—Capitaine, lui dit-il, je crois qu'il ne serait pas prudent d'aller manger le déjeuner que nous avions commandé; recevez donc tous mes remerciements pour le coup de main que vous m'avez donné, et, en souvenir de moi, comme vous êtes à pied, à ce qu'il me paraît, veuillez accepter un de mes deux chevaux. Vous pouvez prendre au hasard: ce sont de bonnes bêtes; la plus mauvaise des deux ne vous laissera pas dans l'embarras quand vous n'aurez besoin que de lui faire faire huit à dix lieues en une heure.
—Ma foi! chevalier, répondit le capitaine en jetant de côté un regard sur le cheval qui lui était offert si généreusement, il ne fallait rien pour cela; entre gentilshommes, le sang et la bourse sont choses qui se prêtent tous les jours. Mais vous faites les choses de si bonne grâce que je ne saurais vous refuser. Si vous aviez jamais besoin de moi pour quelque chose que ce fût, souvenez-vous, en revanche, que je suis à votre service.
—Et le cas échéant, monsieur, où vous retrouverai-je? demanda en souriant d'Harmental.
—Je n'ai pas de domicile bien arrêté, chevalier; mais vous aurez toujours de mes nouvelles en allant chez la Fillon, en demandant la Normande, et en vous informant à elle du capitaine Roquefinette.

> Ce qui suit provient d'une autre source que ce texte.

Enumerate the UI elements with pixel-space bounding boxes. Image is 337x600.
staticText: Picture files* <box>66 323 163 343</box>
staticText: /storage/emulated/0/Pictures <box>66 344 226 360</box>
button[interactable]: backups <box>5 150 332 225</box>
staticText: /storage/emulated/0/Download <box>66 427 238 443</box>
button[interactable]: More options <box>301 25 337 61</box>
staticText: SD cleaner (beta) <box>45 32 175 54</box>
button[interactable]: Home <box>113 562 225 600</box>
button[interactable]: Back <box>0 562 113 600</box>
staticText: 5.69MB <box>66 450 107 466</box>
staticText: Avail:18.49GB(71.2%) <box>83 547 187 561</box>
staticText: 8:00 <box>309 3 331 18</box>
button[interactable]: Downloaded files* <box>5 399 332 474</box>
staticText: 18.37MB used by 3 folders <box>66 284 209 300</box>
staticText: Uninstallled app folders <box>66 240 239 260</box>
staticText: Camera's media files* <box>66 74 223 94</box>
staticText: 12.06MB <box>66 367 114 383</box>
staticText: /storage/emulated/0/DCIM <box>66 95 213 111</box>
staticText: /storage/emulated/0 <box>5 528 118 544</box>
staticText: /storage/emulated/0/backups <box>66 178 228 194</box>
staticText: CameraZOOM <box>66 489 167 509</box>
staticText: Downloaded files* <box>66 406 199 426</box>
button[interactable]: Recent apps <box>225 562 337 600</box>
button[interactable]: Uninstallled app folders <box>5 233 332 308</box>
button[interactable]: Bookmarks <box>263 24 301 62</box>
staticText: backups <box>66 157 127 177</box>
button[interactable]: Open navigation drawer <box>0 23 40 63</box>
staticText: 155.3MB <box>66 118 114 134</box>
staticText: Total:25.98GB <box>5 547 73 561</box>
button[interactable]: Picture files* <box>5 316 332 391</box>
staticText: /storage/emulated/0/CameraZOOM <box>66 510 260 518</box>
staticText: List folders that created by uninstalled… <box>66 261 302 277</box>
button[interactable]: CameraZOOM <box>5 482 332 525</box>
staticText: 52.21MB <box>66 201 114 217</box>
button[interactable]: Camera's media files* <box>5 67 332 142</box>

Et comme les deux jeunes gens remontaient chacun sur son cheval le capitaine en fit autant, non sans remarquer en lui-même que le chevalier d'Harmental lui avait laissé le plus beau des trois.
Alors, comme ils étaient près d'un carrefour, chacun prit sa route et s'éloigna au grand galop.
Le baron de Valef rentra par la barrière de Passy et se rendit droit à l'Arsenal, prit les commissions de la duchesse du Maine, de la maison de laquelle il était, et partit le même jour pour l'Espagne.
Le capitaine Roquefinette fit trois ou quatre tours au pas, au trot et au galop dans le bois de Boulogne, afin d'apprécier les différentes qualités de sa monture, et ayant reconnu que c'était, comme l'avait dit le chevalier, un animal de belle et bonne race, il revint fort satisfait chez maître Durand, où il mangea à lui seul le déjeuner qui était commandé pour trois.
Le même jour, il conduisit son cheval au marché aux chevaux, et le vendit soixante louis. C'était la moitié de ce qu'il valait, mais il faut savoir faire des sacrifices quand on veut réaliser promptement.
Quant au chevalier d'Harmental, il prit l'allée de la Muette, regagna Paris par la grande avenue des Champs-Élysées, et trouva en rentrant chez lui, rue de Richelieu, deux lettres qui l'attendaient.
L'une de ces deux lettres était d'une écriture si bien connue à lui qu'il tressaillit de tout son corps en la regardant, et qu'après y avoir porté la main avec la même hésitation que s'il allait toucher un charbon ardent, il l'ouvrit avec un tremblement qui décelait l'importance qu'il y attachait. Elle contenait ce qui suit:
«Mon cher chevalier,
On n'est pas maître de son cœur, vous le savez, et c'est une des misères de notre nature que de ne pouvoir longtemps aimer ni la même personne ni la même chose. Quant à moi je veux au moins avoir sur les autres femmes le mérite de ne pas tromper celui qui a été mon amant. Ne venez donc pas à votre heure accoutumée car on vous dirait que je n'y suis pas, et je suis si bonne que je ne voudrais pas risquer l'âme d'un valet ou d'une femme de chambre en leur faisant faire un si gros mensonge.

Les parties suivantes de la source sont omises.